There’s a planet and it is very far from here. It is an exoplanet. It is an exoplanet with people, people who look kind of like us, maybe bald and maybe with strange eyes, but certainly they are not giant bugs or anything. They live a nice life, they have cities, but they coexist with their environment nicely, and they have given up their bronze age dogma as a species, so that doesn’t interfere with decision making. They are socialists, and they have a reasonable population, and they milk an animal that is their rough equivalent of a cow or a goat, and they make a very nice cheese with it. They serve that with a small bowl of their rice equivalent with one of their egg equivalents on top, and serve it with a steeped beverage that is their tea equivalent. They have that mid-morning, which we would consider a bit late because their days are longer. And it’s lovely, it’s a lovely meal.
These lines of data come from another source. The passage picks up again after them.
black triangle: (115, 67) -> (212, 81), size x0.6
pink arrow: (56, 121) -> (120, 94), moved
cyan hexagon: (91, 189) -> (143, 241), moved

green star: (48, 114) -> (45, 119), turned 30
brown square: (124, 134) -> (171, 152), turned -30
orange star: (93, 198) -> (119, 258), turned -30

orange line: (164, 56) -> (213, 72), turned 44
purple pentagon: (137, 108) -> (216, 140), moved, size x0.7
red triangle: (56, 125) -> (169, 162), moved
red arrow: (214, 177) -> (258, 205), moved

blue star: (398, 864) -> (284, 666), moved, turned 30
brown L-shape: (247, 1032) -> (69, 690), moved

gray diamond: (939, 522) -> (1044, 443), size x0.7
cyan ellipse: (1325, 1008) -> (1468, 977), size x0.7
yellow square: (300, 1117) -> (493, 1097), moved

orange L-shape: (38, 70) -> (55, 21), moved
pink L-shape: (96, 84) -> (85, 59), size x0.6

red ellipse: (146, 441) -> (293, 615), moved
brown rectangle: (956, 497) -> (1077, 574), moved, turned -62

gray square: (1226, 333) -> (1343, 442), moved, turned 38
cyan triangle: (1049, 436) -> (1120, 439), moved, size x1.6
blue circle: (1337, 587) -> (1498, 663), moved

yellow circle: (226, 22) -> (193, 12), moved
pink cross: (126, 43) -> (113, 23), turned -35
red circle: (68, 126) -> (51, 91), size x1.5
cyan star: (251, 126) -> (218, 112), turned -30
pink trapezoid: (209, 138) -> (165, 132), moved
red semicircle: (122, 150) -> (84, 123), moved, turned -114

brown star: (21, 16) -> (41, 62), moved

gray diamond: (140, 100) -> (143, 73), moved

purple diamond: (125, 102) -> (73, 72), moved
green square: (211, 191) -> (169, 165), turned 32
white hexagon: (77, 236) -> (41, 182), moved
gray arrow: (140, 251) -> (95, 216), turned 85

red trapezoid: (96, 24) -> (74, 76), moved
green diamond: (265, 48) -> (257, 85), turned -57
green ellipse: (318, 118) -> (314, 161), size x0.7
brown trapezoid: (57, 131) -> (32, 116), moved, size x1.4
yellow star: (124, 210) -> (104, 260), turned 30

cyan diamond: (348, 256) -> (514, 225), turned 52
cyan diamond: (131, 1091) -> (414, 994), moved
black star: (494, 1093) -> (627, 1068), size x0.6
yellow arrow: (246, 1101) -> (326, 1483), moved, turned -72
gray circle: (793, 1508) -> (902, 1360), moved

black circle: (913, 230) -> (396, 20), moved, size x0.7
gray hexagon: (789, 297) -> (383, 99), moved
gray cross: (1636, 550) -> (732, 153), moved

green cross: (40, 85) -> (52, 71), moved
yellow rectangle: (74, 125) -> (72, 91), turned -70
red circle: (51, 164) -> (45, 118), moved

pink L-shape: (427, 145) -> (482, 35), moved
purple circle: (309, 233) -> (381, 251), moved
And maybe someone serving that meal is a bit melancholy because her sister and she are not talking, they have had a bit of a spat, it’s over their mother, the mother is ill, she is very old, and generally these creatures are of good health, but we all age. The mother won’t rest, she has her own cow equivalents and goat equivalents and chicken equivalents and garden, which is just a garden, and she wants to tend to them herself. The sisters both agree that isn’t a good idea, but they have different approaches, this sister wants to have a hand come out and help, let the mother keep her pride, but the other sister says, just get rid of all the equivalents, she doesn’t need them any more, we’ll feed her and she’s going to have an accident. Actually, one of us should take her in. Actually, you should take her in.
And even though they live in peace, and they have plenty of unpoisoned food to eat, and their atmosphere isn’t rising in temperature to a point of uninhabitability, and even though their population is small and relatively enlightened, even though they have enjoyed three centuries of life without war and have devoted themselves to the musical and visual and performative and literary arts, even though all this is true, sometimes it’s hard to count the blessings, sometimes it’s hard to see beyond the power of the problem right in front of you: you, your sister, your dying mother, your suffering equivalent.